Asymmetrische Bohrwerkzeuge

  • Einlippenbohrer : Welche Ausführung des Einlippenbohrers zum Einsatz kommt hängt von dem Durchmesser der Bohrung ab. Bei Bohrungen von 3 - 25 mm kommen Standard-Einlippenbohrer zum Einsatz mit einem nahezu zylindrischen Hartmetallkopf mit geschliffener Schneide und Führungsleisten. Der Schaft ist genau zylindrisch mit einem Einspannelement am Ende. Die Einzelteile werden durch Hartlöten zusammengefügt. Das macht es den Herstellern einfach die Werkzeuglänge den Kundenbedürfnissen anzupassen indem die Schaftlänge verändert und die passende Anzahl von Führungsleisten verwendet wird. Für verschiedene Anwendungen werden unterschiedlich geschliffene Umfangsformen zum Einsatz gebracht. Beispielsweise für hohe Oberflächengüte wird die C-Form benutzt und für Bohren auf schrägen Oberflächen die Umfangsform A. Für Bohrungen unter 3 mm aber auch bis 8 mm sind Vollhartmetall-Bohrer vorgesehen. Bei diesen Bohrern besteht auch der Schaft aus Hartmetall und lediglich das Einspannelement, welches ebenfalls angelötet wird, besteht aus einem weicherem Stahl. Für das Nachschleifen gibt es spezielle Schleifautomaten und Vorrichtungen zum Schleifen auf Schleifsteinen. Eine spezialisierte Unterart der Einlippenbohrer stellt der High-Speed-Einlippenbohrer dar. Mit einer speziell geschliffenen Umfangsform und einer beschichteten Schneide sind mit ihm bis zu 5 mal höhere Zerspanraten möglich als mit herkömmlichen Einlippenbohrern. Bohrer über 12 mm verfügen in den meisten Fällen über Wechselschneidplatten zum Austauschen der Schneide, da der Schaft zu wertvoll wäre um ihn komplett auszutauschen.

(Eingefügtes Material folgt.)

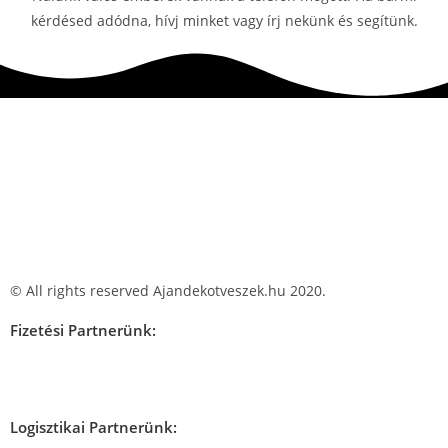
kérdésed adódna, hívj minket vagy írj nekünk és segítünk.
© All rights reserved Ajandekotveszek.hu 2020.
Fizetési Partnerünk:
Logisztikai Partnerünk: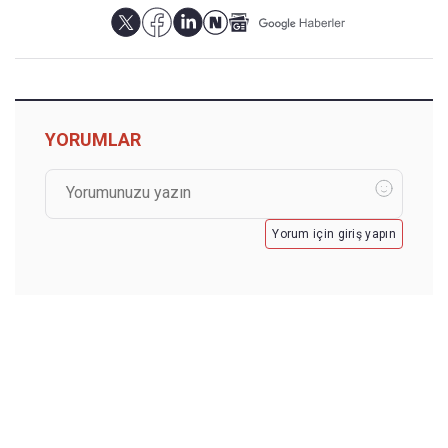
YORUMLAR
Yorum için giriş yapın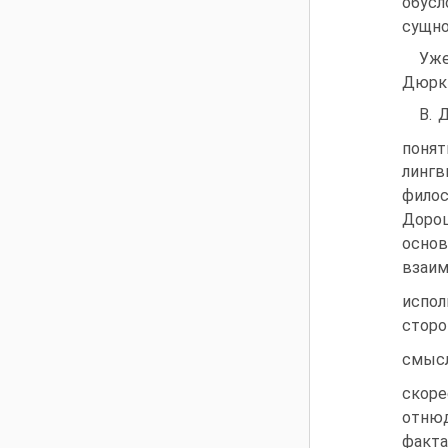
обусл
сущно
Уже
Дюркг
В. 
понят
линг
филос
Дорош
осно
взаим
испол
стор
смысл
скоре
отнюд
факта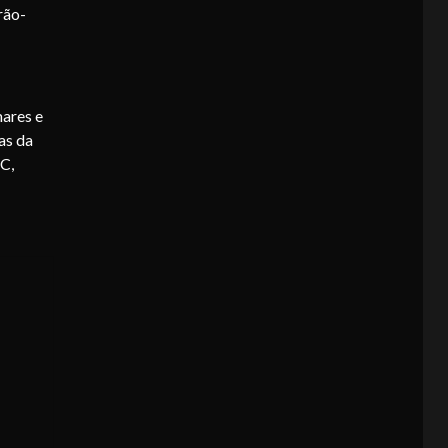
rão-
mares e
as da
C,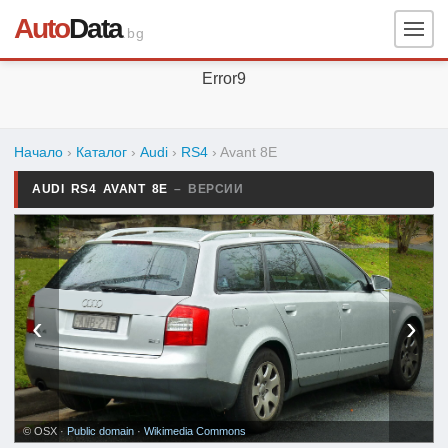
Auto
Data
.bg
Error9
Начало
›
Каталог
›
Audi
›
RS4
›
Avant 8E
AUDI RS4 AVANT 8E
– ВЕРСИИ
‹
›
© OSX ·
Public domain
·
Wikimedia Commons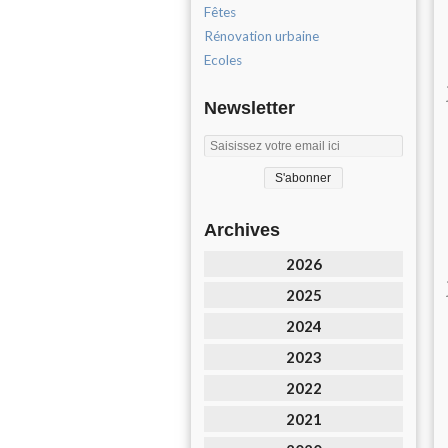
Fêtes
Rénovation urbaine
Ecoles
Newsletter
Archives
2026
2025
2024
2023
2022
2021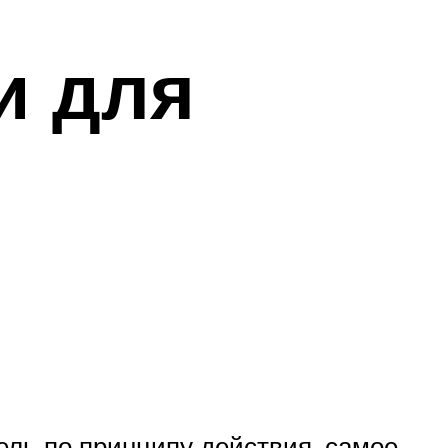
и для
тель по принципу действия, самое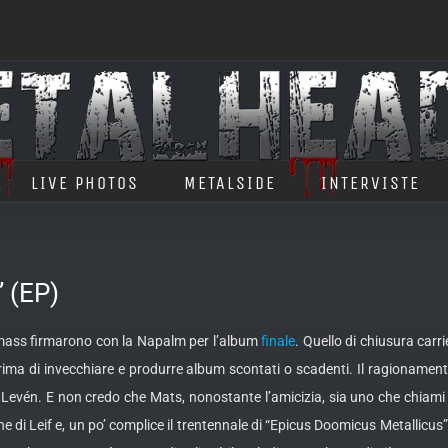
LIVE PHOTOS
METALSIDE
INTERVISTE
 (EP)
mass firmarono con la Napalm per l’album
finale
. Quello di chiusura carr
 prima di invecchiare e produrre album scontati o scadenti. Il ragionamen
Levén. E non credo che Mats, nonostante l’amicizia, sia uno che chiami 
one di Leif e, un po’ complice il trentennale di “Epicus Doomicus Metallic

  • BTA-Werkzeuge : Werkzeuge nach dem Verfahren der Boring and Trepanning Association (BTA) bestehen aus einem zylindrischem Bohrrohr mit einem durch eine Schraubverbindung gesicherten Bohrkopf. Schneidplatten und Führungsleisten sind dabei meist welchselbar aufgrund des Wertes des Schaftes. Die Schneidspitze befindet sich wie bei Einlippenbohrern dabei außerhalb der Rotationsachse. Bei größeren Durchmessern werden mehrere Schneidplatten auf dem Bohrkopf verteilt. Für Vollbohrungen sind BTA-Bohrer von bis zu 500 mm auf dem Markt erhältlich. Aufgrund von Beschränkungen der Maschinenleistung können bei großen Durchmessern auch zuvor Kernlochbohrungen hergestellt werden. Für Hochpräzisionsrohre wie zum Beispiel für Hydraulikbauteile werden BTA-Werkzeuge eingesetzt die in einem Arbeitsgang Aufbohren, Schälen und Glattwalzen können. Dazu werden anstelle der Führungsleisten Glattwalzen verbaut die wie ein Rollenlager aufgebaut sind. Dabei beträgt der Spanabtrag der Schälschneiden lediglich 0,3 - 0,5 mm. Die Schneiden zum Aufbohren können dabei wesentlich größer ausgeprägt sein. Für die spezialisierte Herstellung von komplexen Innenkonturen können BTA-Werkzeuge mit einstellbaren Schälschneiden verwendet werden. Diese verändern CNC-gesteuert ihre Position und damit den Durchmesser der Bohrung. Dadurch kann einer Nachbearbeitung auf einer Drehbank vorgegriffen und vermieden werden. Diese spezielle Form nennt man Auskammerwerkzeug. Voraussetzungen für den Einsatz von Auskammerwerkzeugen sind allerdings ein Mindestquerschnitt und eine vorgebohrte Durchgangsbohrung in das Werkstück. Das Auskammerwerkzeug wird zunächst an die tiefste Position der Bohrung gefahren und beginnt dort rückläufig den Bohrprozess.
  • Ejektorbohrer : Im grundlegenden Aufbau ähneln Ejektorbohrer den BTA-Bohrer allerdings befindet sich an der Bohrköpfen zwischen Schneide und Führungsplatte ein Gewinde mit Kanülen zur Zufuhr von KSS aus dem Ringraum.